Oberlandesgericht Köln:
Beschluss vom 20. Januar 2006
Aktenzeichen: 2 Wx 44/05

(OLG Köln: Beschluss v. 20.01.2006, Az.: 2 Wx 44/05)

Tenor

Die sofortige weitere Beschwerde des Beteiligten vom 30. November 2005 gegen den Beschluss der 3. Zivilkammer des Landgerichts Aachen vom 15. November 2005 - 3 T 371/05 - wird zurückgewiesen.

Gründe

I.

Auf der Mitgliederversammlung vom 8. Oktober 2004 beschloss der Beteiligte (im folgenden: der Verein) unter Tagesordnungspunkt 10, den Vereinsnamen von "N-Vereinigung" in "N-Vereinigung Deutschland e. V. - Sitz B" zu ändern, damit deutlich werde, dass der Verein ganz Deutschland vertrete und nicht nur den Raum B. Unter dem 9. März 2005 reichte Notar Dr. T bei dem Amtsgericht das Protokoll der Mitgliederversammlung nebst beglaubigten Anträgen des Vorstandes auf Eintragung der Satzungsänderung betreffend den neuen Vereinsnamen ein. Ergänzend wies der Verein durch Schreiben vom 16. Juni 2005 darauf hin, er sei bundesweit tätig, mit einem Schwerpunkt auch in Ostdeutschland. Im Zentrum seiner Tätigkeiten stehe die Ausbildung von Lehrern und Erziehern in der N-Pädagogik. Er habe bundesweit ca. 1200 Mitglieder, davon ca. 160 Dozenten nebst 65 Assistenten. Ein weiterer Tätigkeitsschwerpunkt sei die Verbreitung der N-Pädagogik durch wissenschaftliche Veröffentlichungen und Tagungen. Derzeit gebe es zwei weitere bundesweit auf demselben Sachgebiet tätige Vereine, nämlich die "Deutsche N-Gesellschaft e. V." und die "Deutsche heilpädagogische Vereinigung e. V.". Zusammen mit dem beteiligten Verein und einigen Landesverbänden bildeten diese beiden den "N-Dachverband-Deutschland".

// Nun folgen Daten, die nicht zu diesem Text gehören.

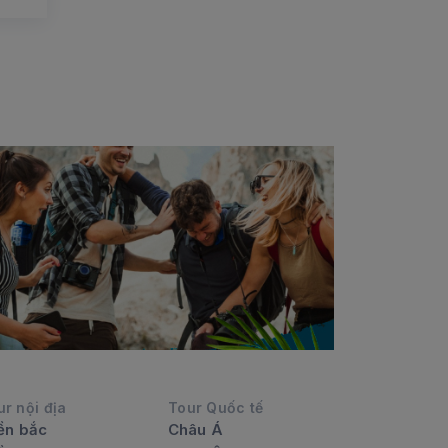
ur nội địa
Tour Quốc tế
ền bắc
Châu Á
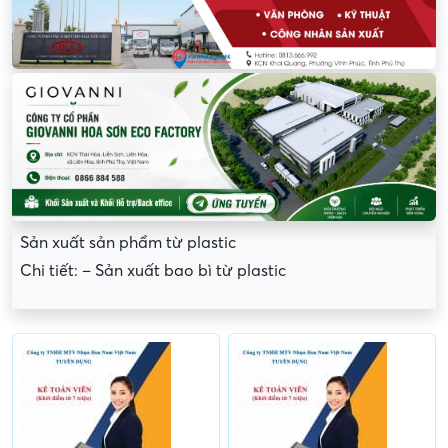
Sản xuất sản phẩm từ plastic
Chi tiết: – Sản xuất bao bì từ plastic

Durch Beschluss vom 6. September 2005 hat der Rechtspfleger des Amtsgerichts (Registergerichts) den Eintragungsantrag zurückgewiesen. Der beabsichtigte Name sei zur Täuschung geeignet, weil er der Allgemeinheit den Eindruck vermittele, der Verein sei ein Dachverband von N-Vereinen in Deutschland. Die Verwendung der auf eine allumfassende Betätigung im Rahmen der N-Bewegung hindeutende Bezeichnung "N-Vereinigung" in Verbindung mit dem Zusatz "Deutschland" ohne weiteren (einschränkenden) Zusatz hinsichtlich des Betätigungsfeldes (nicht des Betätigungsgebietes) lege eine solche Interpretation nahe. Ein Dachverband sei der Verein nach eigenem Begründen jedoch nicht. Gegen diesen Beschluss, der dem Verein nach eigenen Angaben am 13. September 2005 zugegangen ist, hat er durch Schriftsatz vom 16. September 2005, beim Landgericht eingegangen am 20. September 2005, sofortige Beschwerde eingelegt. Zur Begründung hat er geltend gemacht, von der vom Amtsgericht angenommenen Irreführung könne nicht ausgegangen werden. Er sei der einzige bundesweit tätige Verein, bei dem die auf ganz Deutschland bezogene Aufgabenstellung nicht im Namen deutlich werde, obwohl er die mit Abstand größte Organisation sei. Mit dem Zusatz "Deutschland" werde die bundesweite Tätigkeit verdeutlicht.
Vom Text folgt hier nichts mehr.